A Review

“When the New Age is at leisure to Pronounce; all will be set right […] & the Daughters of Memory shall become the Daughters of Inspiration.” ~ Epigraph by William Blake

The biography of Wisconsin author David Rhodes is as dramatic as his fiction. After earning an MFA from the Iowa Writers’ Workshop, he wrote three well-received novels during the early 1970s. However, in 1976 a motorcycle accident left him partially paralyzed, a tragic event that compromised not only his mobility but also his literary spirit. After three fallow decades, in 2008 he published Driftless, a best-selling novel set in Wisconsin’s driftless area. He has followed that success with Jewelweed, a novel less well written but still an enjoyable read.

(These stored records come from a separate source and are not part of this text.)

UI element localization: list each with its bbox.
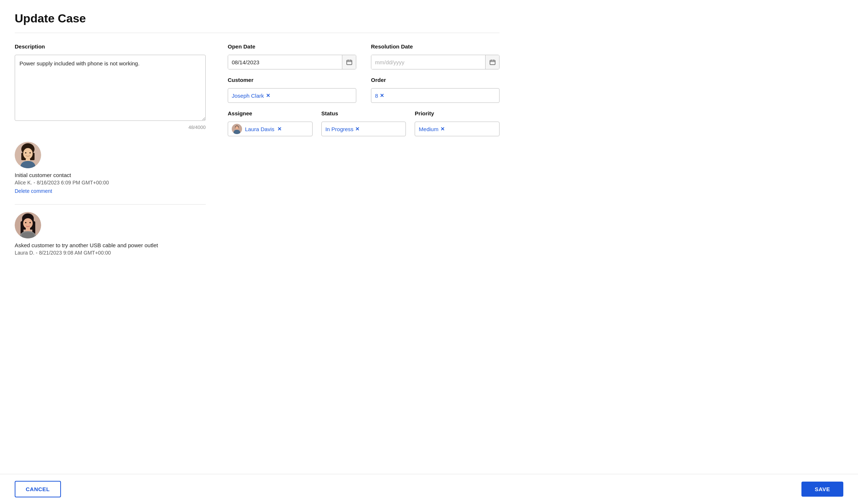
order-field: Order 8 ✕ [371, 77, 500, 103]
assignee-tag-container[interactable]: Laura Davis ✕ [228, 122, 313, 136]
comment-text-1: Initial customer contact [15, 172, 206, 178]
customer-tag: Joseph Clark ✕ [232, 93, 270, 99]
order-value: 8 [375, 93, 378, 99]
assignee-name: Laura Davis [245, 126, 274, 132]
open-date-calendar-button[interactable] [342, 55, 356, 69]
page-title: Update Case [15, 12, 500, 25]
svg-point-3 [23, 148, 33, 159]
description-label: Description [15, 43, 206, 50]
customer-label: Customer [228, 77, 356, 83]
svg-rect-16 [26, 228, 30, 231]
resolution-date-input[interactable] [371, 55, 485, 69]
priority-label: Priority [415, 110, 500, 116]
form-layout: Description Power supply included with p… [15, 43, 500, 266]
comment-avatar-1 [15, 142, 41, 168]
status-tag: In Progress ✕ [325, 126, 360, 132]
resolution-date-input-container [371, 55, 500, 69]
comment-item-2: Asked customer to try another USB cable … [15, 212, 206, 256]
priority-field: Priority Medium ✕ [415, 110, 500, 136]
save-button[interactable]: SAVE [801, 482, 843, 497]
svg-rect-18 [347, 60, 352, 65]
assignee-status-priority-row: Assignee Laura Davis ✕ [228, 110, 500, 136]
status-remove-button[interactable]: ✕ [355, 126, 360, 132]
open-date-label: Open Date [228, 43, 356, 50]
order-remove-button[interactable]: ✕ [380, 93, 384, 98]
svg-point-29 [235, 126, 239, 130]
order-label: Order [371, 77, 500, 83]
delete-comment-button-1[interactable]: Delete comment [15, 188, 52, 194]
order-tag-container[interactable]: 8 ✕ [371, 88, 500, 103]
status-tag-container[interactable]: In Progress ✕ [321, 122, 406, 136]
comment-avatar-2 [15, 212, 41, 238]
resolution-date-field: Resolution Date [371, 43, 500, 69]
assignee-field: Assignee Laura Davis ✕ [228, 110, 313, 136]
description-textarea[interactable]: Power supply included with phone is not … [15, 55, 206, 121]
priority-value: Medium [419, 126, 438, 132]
comment-meta-1: Alice K. - 8/16/2023 6:09 PM GMT+00:00 [15, 180, 206, 186]
left-column: Description Power supply included with p… [15, 43, 206, 266]
open-date-field: Open Date [228, 43, 356, 69]
status-field: Status In Progress ✕ [321, 110, 406, 136]
svg-point-15 [29, 222, 31, 223]
comment-divider [15, 204, 206, 205]
customer-order-row: Customer Joseph Clark ✕ Order 8 ✕ [228, 77, 500, 103]
svg-point-4 [25, 152, 26, 154]
dates-row: Open Date Res [228, 43, 500, 69]
svg-rect-22 [490, 60, 495, 65]
svg-point-5 [29, 152, 31, 154]
order-tag: 8 ✕ [375, 93, 384, 99]
right-column: Open Date Res [228, 43, 500, 136]
assignee-avatar [232, 124, 242, 134]
svg-point-14 [25, 222, 26, 223]
resolution-date-label: Resolution Date [371, 43, 500, 50]
open-date-input-container [228, 55, 356, 69]
comment-text-2: Asked customer to try another USB cable … [15, 242, 206, 248]
svg-point-13 [23, 218, 33, 228]
priority-tag: Medium ✕ [419, 126, 444, 132]
status-value: In Progress [325, 126, 354, 132]
priority-tag-container[interactable]: Medium ✕ [415, 122, 500, 136]
footer-bar: CANCEL SAVE [0, 474, 858, 504]
cancel-button[interactable]: CANCEL [15, 481, 61, 497]
customer-remove-button[interactable]: ✕ [266, 93, 270, 98]
resolution-date-calendar-button[interactable] [485, 55, 499, 69]
customer-tag-container[interactable]: Joseph Clark ✕ [228, 88, 356, 103]
description-field: Description Power supply included with p… [15, 43, 206, 130]
char-count: 48/4000 [15, 125, 206, 130]
customer-name: Joseph Clark [232, 93, 264, 99]
comment-meta-2: Laura D. - 8/21/2023 9:08 AM GMT+00:00 [15, 250, 206, 256]
comment-item: Initial customer contact Alice K. - 8/16… [15, 142, 206, 194]
assignee-label: Assignee [228, 110, 313, 116]
customer-field: Customer Joseph Clark ✕ [228, 77, 356, 103]
assignee-remove-button[interactable]: ✕ [277, 126, 282, 132]
status-label: Status [321, 110, 406, 116]
priority-remove-button[interactable]: ✕ [440, 126, 445, 132]
comments-section: Initial customer contact Alice K. - 8/16… [15, 142, 206, 256]
header-divider [15, 33, 500, 33]
open-date-input[interactable] [228, 55, 342, 69]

Jewelweed has an elegiac quality, perhaps because this novel serves as the final work of a trilogy: the 1975 Rock Island Line introduced the hard-luck character July Montgomery; Driftless brought him back as an old farmer and saw his tragic death; Jewelweed remembers him as a mythic value center for the characters who were his friends.

The jewelweed wildflower, also known as a touch-me-not, serves as an appropriate emblem for the plot. In the backstory two of the central characters, Blake Bookchester and Danielle “Dart” Workhouse had been a romantically involved couple, but bad choices sent Blake to a lengthy prison sentence and Dart to a life of hardship. As the novel begins, Blake is paroled from prison and begins the process of redemption, of putting his life back together, in part through his reading (he especially favors the philosopher Spinoza), a habit he developed while incarcerated.

The poignant frustrations of Blake and Dart are echoed through the lives of quiet desperation of other characters: a clergywoman experiencing a crisis of faith; a young boy looking for his father; a Vietnam War veteran withdrawing as a hermit; two parents trying to bring normalcy to the life of their handicapped son; an older man dealing with a forbidden love. As the plot progresses before the backdrop of Wisconsin’s driftless area; some of the small towns, such as Word, fictional, but other place names familiar, such as Madison and Dubuque. Against this familiar landscape, unraveled lives slowly are mended

At times the tale seems allegorical with surnames suggestive of lifestyles, for instance, Bookchester and Workhouse; at other times, magical, as when the clergywoman finds herself unexpectedly levitating; occasionally, a children’s story, with two boys befriending a hermit and catching glimpses of a Wild Boy who lives in nature; and at other times didactic, revealing abuses of the prison system or the shortcomings of organized religion.

The colorful characters create a rich tapestry of community, a number of them resurrected from Driftless, some as major players (like Jacob and Winnie Helm), others making cameo appearances (like the Brasso sisters), as if the author were reluctant to bid them and the area a final goodbye. Perhaps because of his own life, Rhodes believes in second chances, the possibility of redemption despite depths of error; the belief that goodness can be found in the hearts of the most seemingly depraved; the conviction that social reform is always a achievable.

Readers who enjoyed Driftless will welcome the opportunity to revisit familiar faces in Jewelweed, but as is the case so often in a photocopy, a family reunion, or a sequal: some of the original charm is inevitably lost. Nonetheless, David Rhodes is a native son whom we value, and not only a storyteller but also a literary craftsman. Perhaps he may be faulted for relying on traditional fictional conventions, but when all is said and done, we all can use a dose of hope.